The system succeeded in creating significantly improved logistics networks for all three goals (see Figure 2), all of which were feasible to implement, proving that companies are already in a position to move toward meeting alternative goals such as improved sustainability. Similarly, a network-specific balance between cost, reduced lead times and lowered emissions can also be achieved depending on the prioritisation of the optimisation goals.

The responsibility of all stakeholders

While the previous example already offers a valuable approach for individual companies, cross-company collaborations on climate change will pull the real big levers of impact. Of course, this also has an underlying economical component: in recent years, management consultancies have already come up with several concepts to include social and ecological effects of entrepreneurial activities in the definition of ‘value’, for example, KPMG’s framework of “True Value”.

If we look at the inbound and outbound flows of the entire automotive industry – plants, ports, rail heads, and suppliers (including those from the increasingly important EV battery industry) – we can actually see an even more holistic vision emerging. For the sake of simplicity, let us look at the European market as an example (see Figure 3).

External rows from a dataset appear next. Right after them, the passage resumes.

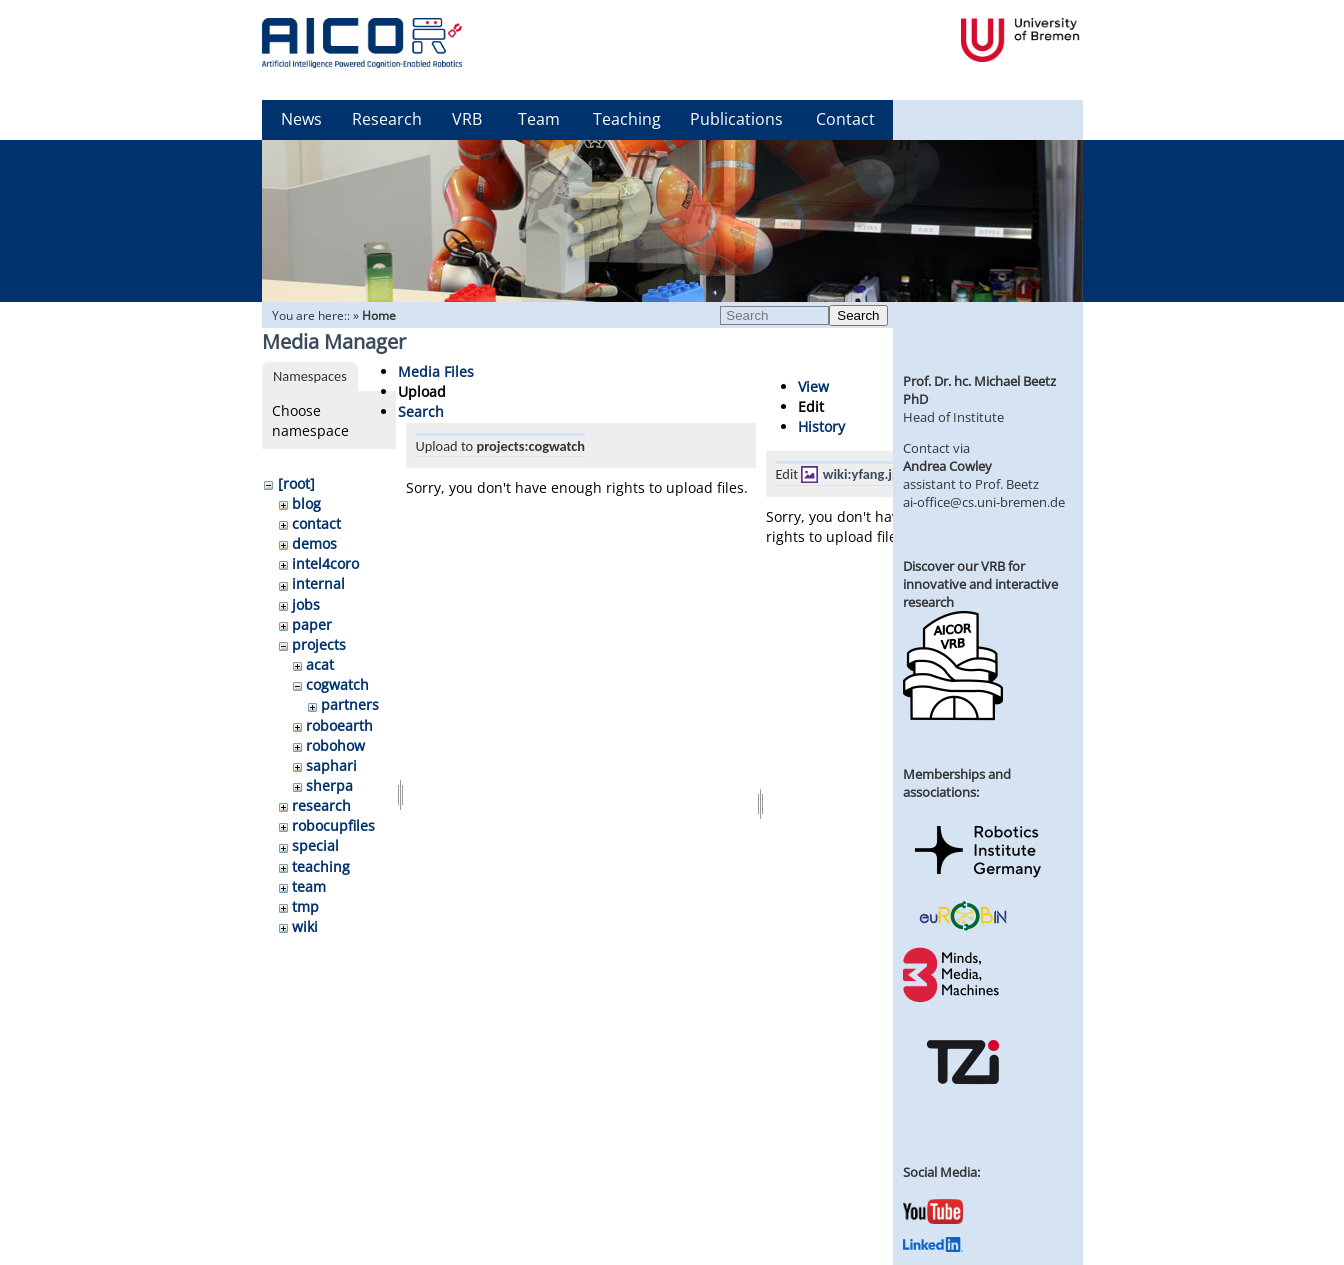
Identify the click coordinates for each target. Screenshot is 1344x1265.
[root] (296, 483)
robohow (335, 745)
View (813, 386)
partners (350, 704)
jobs (306, 604)
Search (858, 315)
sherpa (329, 785)
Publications (736, 119)
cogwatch (337, 684)
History (821, 426)
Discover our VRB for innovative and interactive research (980, 584)
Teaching (627, 119)
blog (306, 503)
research (321, 805)
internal (318, 583)
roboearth (339, 725)
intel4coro (325, 563)
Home (379, 315)
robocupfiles (333, 825)
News (301, 119)
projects (319, 644)
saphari (331, 765)
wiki (305, 926)
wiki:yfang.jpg (865, 474)
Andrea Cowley (947, 466)
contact (316, 523)
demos (314, 543)
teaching (321, 866)
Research (387, 119)
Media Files (436, 371)
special (315, 845)
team (309, 886)
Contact (845, 119)
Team (539, 119)
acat (320, 664)
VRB (467, 119)
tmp (305, 906)
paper (312, 624)
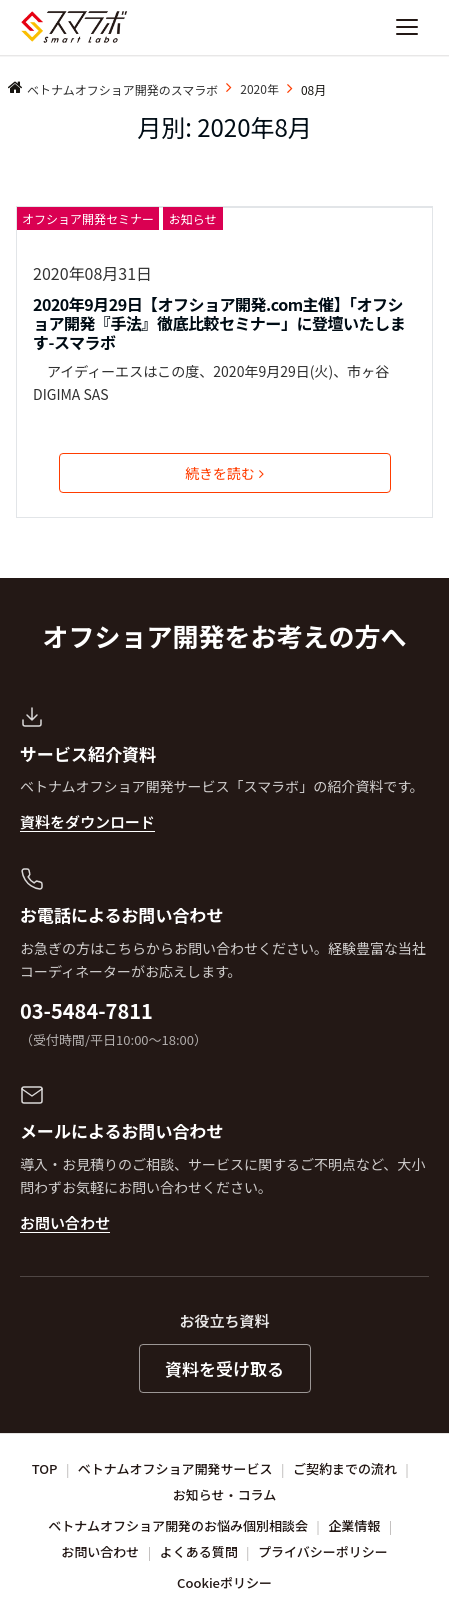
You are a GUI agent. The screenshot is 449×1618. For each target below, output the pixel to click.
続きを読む (224, 473)
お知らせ (193, 218)
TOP (45, 1468)
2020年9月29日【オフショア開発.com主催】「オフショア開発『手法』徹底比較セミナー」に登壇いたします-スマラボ (219, 324)
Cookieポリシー (224, 1582)
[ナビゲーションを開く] (407, 27)
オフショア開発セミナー (88, 218)
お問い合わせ (65, 1222)
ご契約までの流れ (345, 1468)
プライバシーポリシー (323, 1551)
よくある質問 (199, 1551)
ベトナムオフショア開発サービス (175, 1468)
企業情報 (354, 1525)
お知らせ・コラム (224, 1494)
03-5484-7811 (86, 1010)
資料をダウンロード (87, 821)
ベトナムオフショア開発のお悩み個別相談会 (178, 1525)
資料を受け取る (224, 1368)
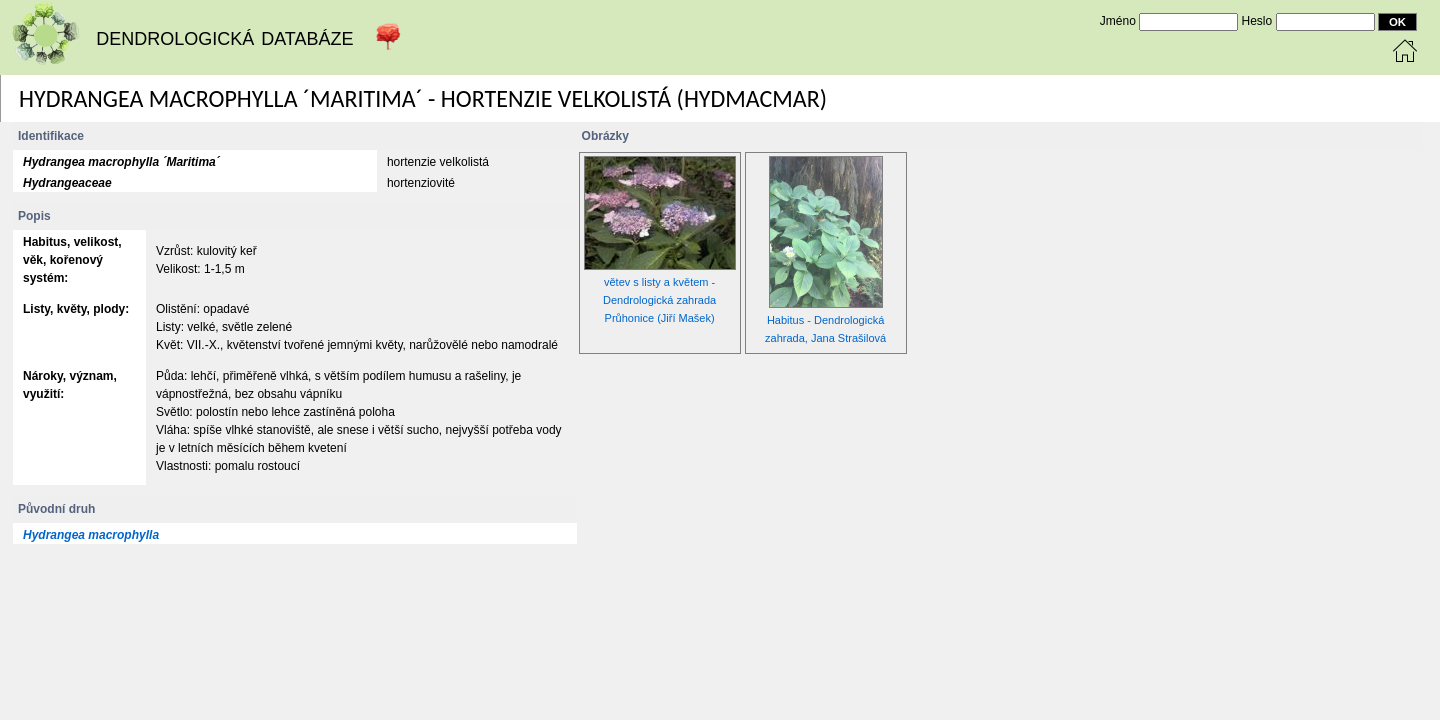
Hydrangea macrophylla (91, 535)
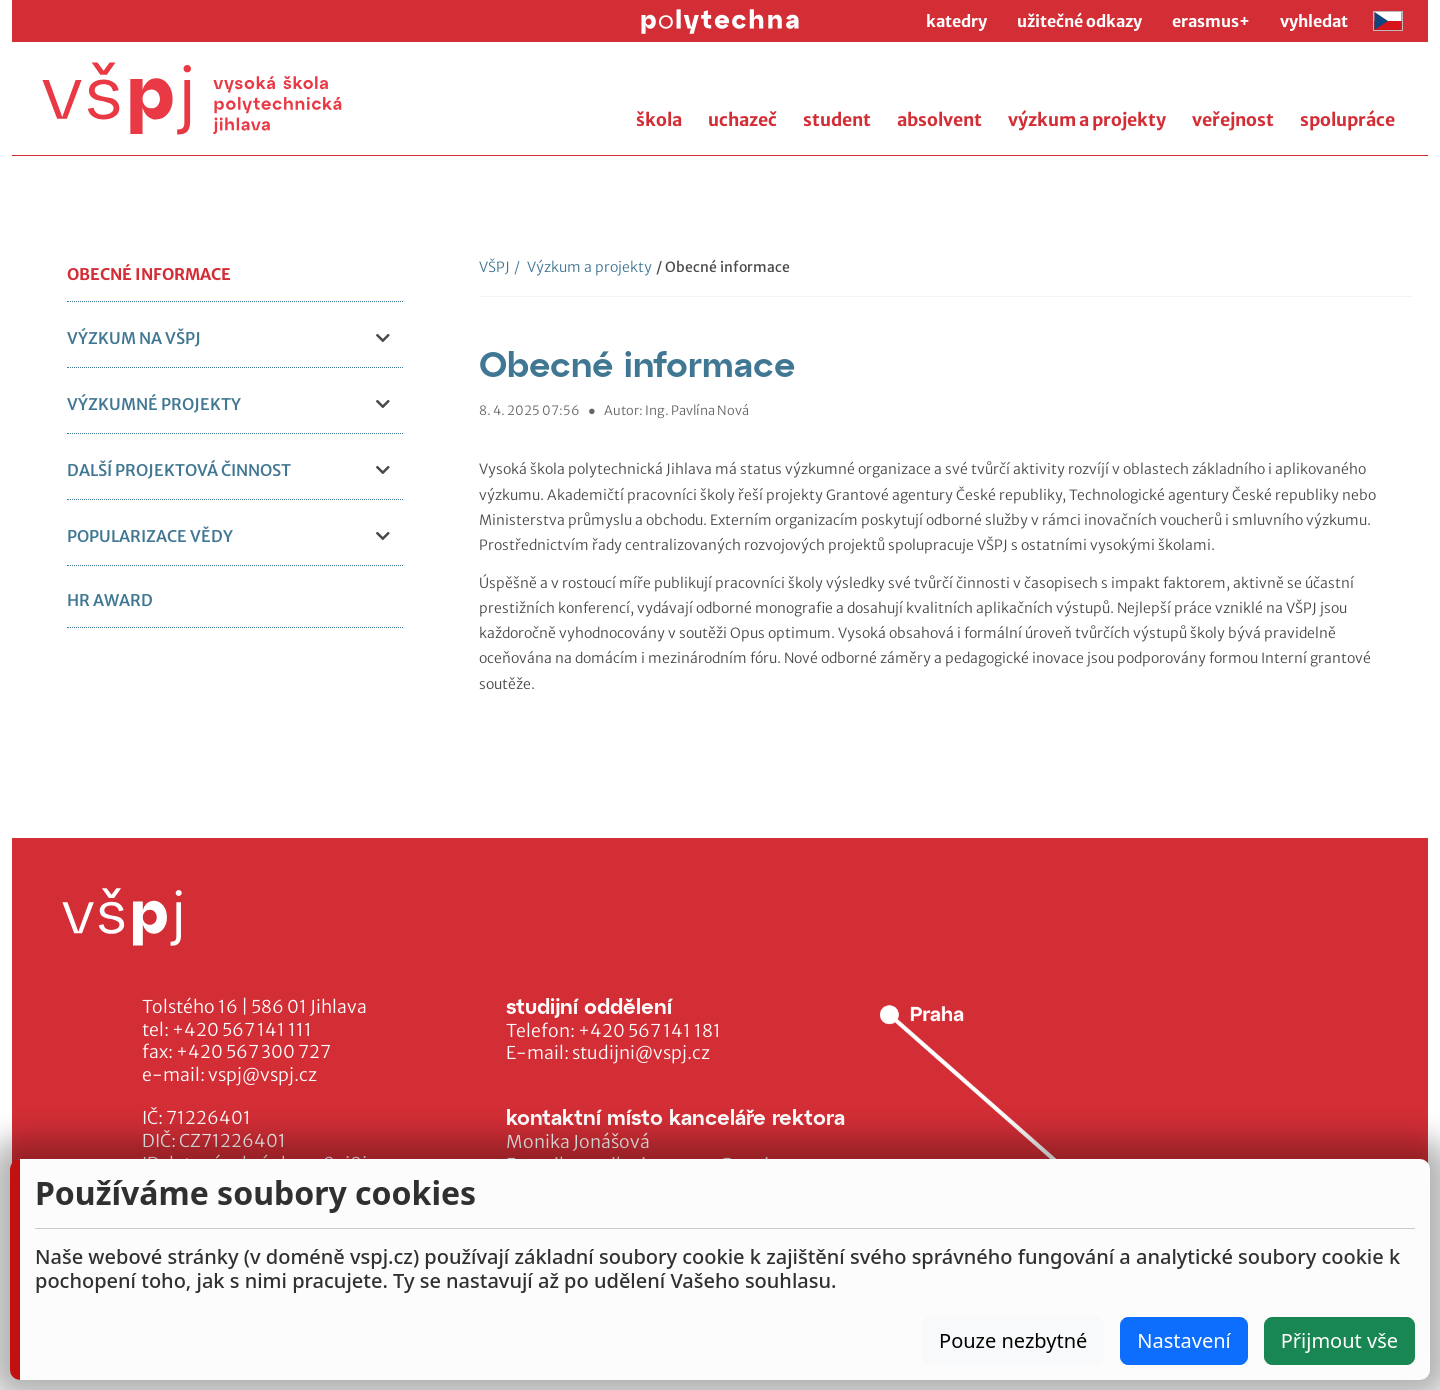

Network planning can map all strategic points in the entire supply chain and structure them in a sensible way depending on the key objectives. More importantly, how should the flow and routes look in the future as volumes grow, new models or factories launch, or new markets are entered?

In the future we could look at current transport networks, in order to identify synergies between certain routes and modes of transport with the shortest routes and lowest emissions. With shared capacities and route structure, an inter-European automotive logistics system could emerge in which, for example, vehicles and engines are transported in opposite directions on the same route while avoiding empty runs. (see Figure 4). The idea could also be adapted to other industries as well.

Bundling all these flows would be a win-win situation, as such cooperation could leverage immense potential, both ecologically and economically. A number of initiatives are on-going to resolve anti-trust concerns around such a cooperation (eg at ELUPEG).

Will companies have the courage to follow such a path? With the help of AI and mathematical optimisation, it is possible to identify the potential savings.